Yes, he was quite sure that life was extinct, he said. No, there was no possibility of survival whatsoever. So could the doctor – or one of his partners – come out as quickly as possible? Yes, he understood that it might take a little time to locate whoever was on call. No, of course he would not leave the house in the meantime. He wondered if the owner of the voice suspected him of preparing to zap off into the night to whoop it up somewhere while rigor mortis set in on his father’s corpse.
But he listened to the explanation about calling 999, and then said coldly that in view of the fact that his father was undoubtedly dead there did not seem much point in summoning the emergency services who might be better employed elsewhere, to say nothing of waking the entire neighbourhood with sirens and flashing lights. What he needed, he said, was a doctor and an undertaker, and he did not mind in which order. The voice appeared to find this an inappropriate remark, and said primly that an on-call doctor would be there as soon as possible.
Edmund had to wait three hours for a very young, very rumpled-looking duty doctor to arrive. He spent the hours sitting on the landing floor, with the bathroom door propped open, watching his father’s body, trying not to wonder what he would do if that the dreadful head with the two sets of gaping lips – one pallid, the other blood-caked – suddenly turned towards the door.
While he waited the carriage clock downstairs ticked away the minutes and then the hours. Tick-tick…Always-be-with-you-Edmund…Tick-tick…The-murdered-ones-walk-Edmund…
The murdered ones. Conrad Kline. Leo Dreyer. Mariana and Bruce Trent.
Edmund listened to the ticking rhythmi
c voices for a long time, and very slowly he began to understand that Crispin – the real Crispin who had been young and good-looking and full of confidence – was filling him up, and he knew that Crispin would stay with him no matter what he, Edmund, did. He could hear Crispin’s voice inside the ticking clock, and inside the goblin-chuckling of the rain as it ran down the gutters. We’re both murderers, Edmund…We’ve both killed someone…So I’ll stay with you, Edmund…I’ll make sure you’re safe…
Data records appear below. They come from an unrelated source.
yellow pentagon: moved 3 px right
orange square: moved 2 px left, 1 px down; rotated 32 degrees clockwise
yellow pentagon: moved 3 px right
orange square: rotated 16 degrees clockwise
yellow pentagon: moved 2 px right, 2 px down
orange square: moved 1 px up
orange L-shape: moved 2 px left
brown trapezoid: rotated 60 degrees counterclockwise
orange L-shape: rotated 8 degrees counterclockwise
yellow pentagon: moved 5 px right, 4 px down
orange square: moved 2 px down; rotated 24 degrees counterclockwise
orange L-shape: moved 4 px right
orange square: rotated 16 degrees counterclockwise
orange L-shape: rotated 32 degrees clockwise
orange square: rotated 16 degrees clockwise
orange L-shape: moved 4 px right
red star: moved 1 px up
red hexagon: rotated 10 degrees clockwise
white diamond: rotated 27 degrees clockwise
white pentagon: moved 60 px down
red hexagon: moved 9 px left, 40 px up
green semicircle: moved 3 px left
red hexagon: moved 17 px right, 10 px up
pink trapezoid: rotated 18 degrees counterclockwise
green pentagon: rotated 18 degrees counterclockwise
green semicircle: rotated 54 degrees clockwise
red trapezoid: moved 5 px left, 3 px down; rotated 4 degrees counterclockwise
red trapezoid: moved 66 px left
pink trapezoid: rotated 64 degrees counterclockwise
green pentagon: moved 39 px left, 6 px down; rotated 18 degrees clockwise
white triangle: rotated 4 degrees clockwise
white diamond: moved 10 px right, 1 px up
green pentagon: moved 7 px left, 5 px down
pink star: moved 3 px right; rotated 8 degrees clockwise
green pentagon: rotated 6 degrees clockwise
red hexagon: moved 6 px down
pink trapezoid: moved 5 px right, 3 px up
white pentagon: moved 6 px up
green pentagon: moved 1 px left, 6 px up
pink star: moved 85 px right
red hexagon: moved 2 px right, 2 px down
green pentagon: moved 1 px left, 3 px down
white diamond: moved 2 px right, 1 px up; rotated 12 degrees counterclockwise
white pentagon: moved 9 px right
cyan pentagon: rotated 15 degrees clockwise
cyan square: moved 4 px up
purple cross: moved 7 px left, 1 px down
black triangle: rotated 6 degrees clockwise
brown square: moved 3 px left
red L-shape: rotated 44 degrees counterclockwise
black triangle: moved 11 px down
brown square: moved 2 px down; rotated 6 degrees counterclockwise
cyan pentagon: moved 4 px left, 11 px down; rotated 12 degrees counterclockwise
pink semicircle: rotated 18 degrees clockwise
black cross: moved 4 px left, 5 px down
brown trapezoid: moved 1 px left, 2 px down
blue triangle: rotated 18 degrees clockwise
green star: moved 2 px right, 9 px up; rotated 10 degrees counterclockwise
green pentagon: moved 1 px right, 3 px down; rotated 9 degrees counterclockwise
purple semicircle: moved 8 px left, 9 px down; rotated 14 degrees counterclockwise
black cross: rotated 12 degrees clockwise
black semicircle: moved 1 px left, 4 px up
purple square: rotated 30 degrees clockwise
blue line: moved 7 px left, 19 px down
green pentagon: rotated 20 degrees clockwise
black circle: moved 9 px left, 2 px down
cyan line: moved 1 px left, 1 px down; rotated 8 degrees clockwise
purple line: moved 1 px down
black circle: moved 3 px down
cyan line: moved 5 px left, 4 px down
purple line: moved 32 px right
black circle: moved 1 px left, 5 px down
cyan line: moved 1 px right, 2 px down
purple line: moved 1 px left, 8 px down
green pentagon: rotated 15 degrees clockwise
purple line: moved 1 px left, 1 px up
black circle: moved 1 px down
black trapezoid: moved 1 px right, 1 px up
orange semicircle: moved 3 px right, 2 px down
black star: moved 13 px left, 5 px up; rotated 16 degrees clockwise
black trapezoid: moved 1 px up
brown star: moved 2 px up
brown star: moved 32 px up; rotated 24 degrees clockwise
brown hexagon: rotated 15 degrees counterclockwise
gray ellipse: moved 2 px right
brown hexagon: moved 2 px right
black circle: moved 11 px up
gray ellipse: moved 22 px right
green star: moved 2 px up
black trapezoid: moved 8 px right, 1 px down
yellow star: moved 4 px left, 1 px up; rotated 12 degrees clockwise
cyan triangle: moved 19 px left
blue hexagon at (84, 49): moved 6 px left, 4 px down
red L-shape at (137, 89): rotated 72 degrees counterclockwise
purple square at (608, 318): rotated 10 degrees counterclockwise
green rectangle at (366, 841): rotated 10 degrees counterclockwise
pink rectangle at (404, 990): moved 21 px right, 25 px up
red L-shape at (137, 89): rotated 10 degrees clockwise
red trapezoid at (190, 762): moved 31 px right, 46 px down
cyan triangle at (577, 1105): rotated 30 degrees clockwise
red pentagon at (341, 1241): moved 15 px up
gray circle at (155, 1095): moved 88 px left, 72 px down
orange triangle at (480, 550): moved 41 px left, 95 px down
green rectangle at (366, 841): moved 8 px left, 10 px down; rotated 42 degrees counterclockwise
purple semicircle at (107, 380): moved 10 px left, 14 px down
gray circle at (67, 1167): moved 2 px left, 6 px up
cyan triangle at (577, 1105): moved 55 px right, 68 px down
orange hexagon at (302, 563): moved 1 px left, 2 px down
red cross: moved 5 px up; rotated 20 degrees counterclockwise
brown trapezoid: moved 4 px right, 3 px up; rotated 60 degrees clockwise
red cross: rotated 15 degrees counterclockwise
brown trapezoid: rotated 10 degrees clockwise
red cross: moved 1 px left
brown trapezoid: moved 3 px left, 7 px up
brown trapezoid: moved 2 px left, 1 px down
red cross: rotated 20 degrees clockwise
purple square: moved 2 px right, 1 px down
Shortly before dawn Crispin’s body finally began to stiffen, slipping down in the cold water so that it washed against the sides of the bath, adding its slopping voice to that of the ticking clock. The murdered walk, Edmund…I’ll always be with you, Edmund…Always be with you…Whatever you do and wherever you go, I’ll always be there to help you…
After the fire Lucy had not minded living with her father’s family, who were kind and generous, and who made her part of them. There were holidays with Aunt Deborah, who talked to Lucy about Mariana, which Lucy liked. Looking back, she thought she had eventually managed to have a reasonably happy childhood, although she had been glad when she was old enough to leave home and work in London and have her own flat.
But the trouble with memories was that even though you fought them as hard as you could, they were sometimes too strong for you; they could lie quietly in a corner of your mind – sometimes for years and years – and then pounce on you. Lucy knew very well that there were some memories that were dangerous and painful, and that must be kept out at all costs.
CHAPTER TWENTY-ONE
Alice had always known that the past was something that might be dangerous, and she had always known, as well, that the ghosts of that past might one day be responsible for destroying the careful, false edifice she had built up. It would only take one wrong move, or one unexpected moment of recognition, and the baroness’s career would be over.